* _Action item_: Where in the entries below does "Monaco" appear? Copy every line that has it.

[Page images and extracted text]
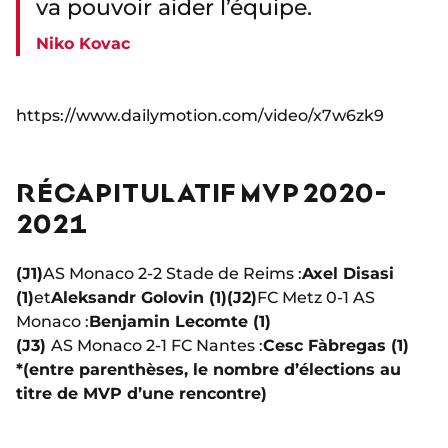
va pouvoir aider l’équipe.
Niko Kovac
https://www.dailymotion.com/video/x7w6zk9
RÉCAPITULATIF MVP 2020-
2021
(J1)
AS Monaco 2-2 Stade de Reims :
Axel Disasi
(1)
et
Aleksandr Golovin (1)
(J2)
FC Metz 0-1 AS
Monaco :
Benjamin Lecomte (1)
(J3)
AS Monaco 2-1 FC Nantes :
Cesc Fàbregas (1)
*(entre parenthèses, le nombre d’élections au
titre de MVP d’une rencontre)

* _Answer box_:
AS Monaco 2-2 Stade de Reims :
Monaco :
AS Monaco 2-1 FC Nantes :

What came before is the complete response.